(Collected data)
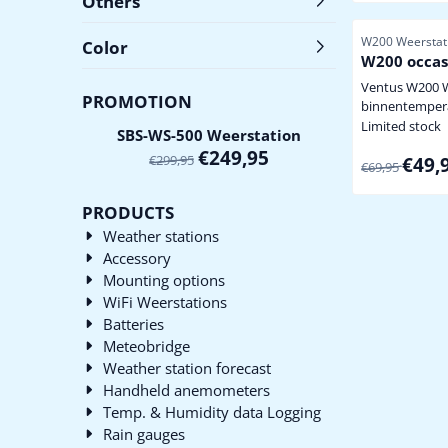
Others
achtergrond lichtsterkte,
helderheid, ac
Item number
W200 Weerstati
Color
instelbaar of 
W200 occas
kijkhoek! staand of hangend te
plaatsen, inclu
Ventus W200 
PROMOTION
grafisc...
binnentemper
luchtvochtigh
Limited stock
SBS-WS-500 Weerstation
buitentemper
€
249,95
€
299,95
From 69,95 
€49,
luchtvochtighe
€69,95
meegeleverde 
thermo/hygrosensor ui
PRODUCTS
met maximaal 
Weather stations
thermo/hygros
Accessory
hieronder min / max waarde
weersverwacht
Mounting options
met tendens luchtdruk in mb/hPa
WiFi Weerstations
grafiek...
Batteries
Meteobridge
Weather station forecast
Handheld anemometers
Temp. & Humidity data Logging
Rain gauges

(Exercise prompt) Reproduce every record in full. Leave out the images.

(Output below)
Others
achtergrond lichtsterkte,
helderheid, ac
Item number
W200 Weerstati
Color
instelbaar of 
W200 occas
kijkhoek! staand of hangend te
plaatsen, inclu
Ventus W200 
PROMOTION
grafisc...
binnentemper
luchtvochtigh
Limited stock
SBS-WS-500 Weerstation
buitentemper
€
249,95
€
299,95
From 69,95 
€49,
luchtvochtighe
€69,95
meegeleverde 
thermo/hygrosensor ui
PRODUCTS
met maximaal 
Weather stations
thermo/hygros
Accessory
hieronder min / max waarde
weersverwacht
Mounting options
met tendens luchtdruk in mb/hPa
WiFi Weerstations
grafiek...
Batteries
Meteobridge
Weather station forecast
Handheld anemometers
Temp. & Humidity data Logging
Rain gauges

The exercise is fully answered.